== Assignment ==
What is the number of lines in the data below that hold the word "giấy"? Give nothing beyond that number.

- - - - -

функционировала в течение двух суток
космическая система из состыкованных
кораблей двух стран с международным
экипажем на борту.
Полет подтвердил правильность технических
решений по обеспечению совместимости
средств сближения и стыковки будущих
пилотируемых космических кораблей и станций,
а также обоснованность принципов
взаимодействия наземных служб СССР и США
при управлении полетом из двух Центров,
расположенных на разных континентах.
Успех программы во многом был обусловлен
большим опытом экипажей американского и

- - - - -

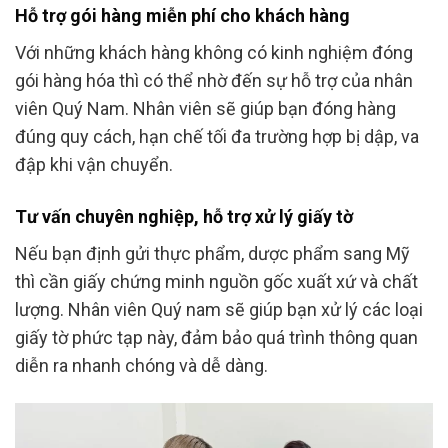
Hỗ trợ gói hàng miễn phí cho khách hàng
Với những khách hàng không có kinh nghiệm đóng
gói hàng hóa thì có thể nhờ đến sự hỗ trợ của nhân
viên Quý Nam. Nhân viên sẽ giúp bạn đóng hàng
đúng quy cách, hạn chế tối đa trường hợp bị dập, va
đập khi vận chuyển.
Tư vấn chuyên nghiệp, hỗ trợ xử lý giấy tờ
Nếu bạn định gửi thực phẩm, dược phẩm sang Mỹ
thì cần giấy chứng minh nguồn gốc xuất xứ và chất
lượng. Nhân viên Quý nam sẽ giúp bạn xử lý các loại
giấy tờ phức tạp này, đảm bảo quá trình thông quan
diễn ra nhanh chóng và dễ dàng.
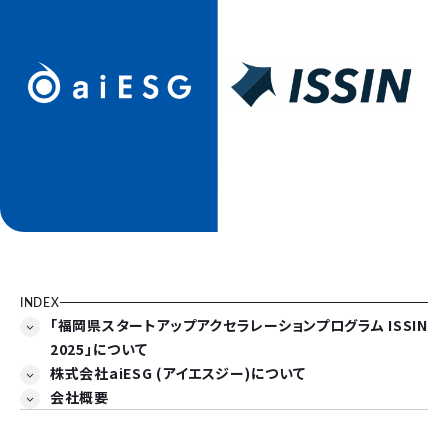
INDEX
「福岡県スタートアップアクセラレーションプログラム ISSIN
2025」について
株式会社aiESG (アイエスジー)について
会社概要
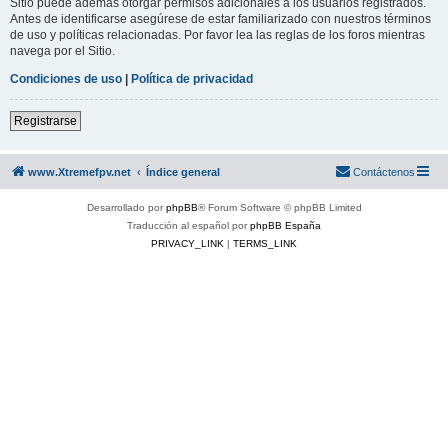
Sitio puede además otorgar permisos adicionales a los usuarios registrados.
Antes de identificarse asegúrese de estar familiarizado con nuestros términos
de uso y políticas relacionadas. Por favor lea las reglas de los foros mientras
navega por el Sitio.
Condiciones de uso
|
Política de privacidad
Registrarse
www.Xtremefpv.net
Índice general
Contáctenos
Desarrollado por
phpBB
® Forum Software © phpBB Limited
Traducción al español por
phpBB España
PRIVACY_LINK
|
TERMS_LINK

- - - - -

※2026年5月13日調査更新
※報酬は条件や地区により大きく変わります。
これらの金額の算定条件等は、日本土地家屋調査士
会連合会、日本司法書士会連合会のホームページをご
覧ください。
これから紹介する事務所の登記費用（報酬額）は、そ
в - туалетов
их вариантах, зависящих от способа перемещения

- - - - -

== Answer for this exercise ==
3